> **Source records**:

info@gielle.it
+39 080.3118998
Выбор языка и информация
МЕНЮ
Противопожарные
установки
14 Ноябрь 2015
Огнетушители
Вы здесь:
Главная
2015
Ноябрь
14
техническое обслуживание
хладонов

> **Assignment**: Your job is to copy all the records exactly.

> **Exercise answer**:
info@gielle.it
+39 080.3118998
Выбор языка и информация
МЕНЮ
Противопожарные
установки
14 Ноябрь 2015
Огнетушители
Вы здесь:
Главная
2015
Ноябрь
14
техническое обслуживание
хладонов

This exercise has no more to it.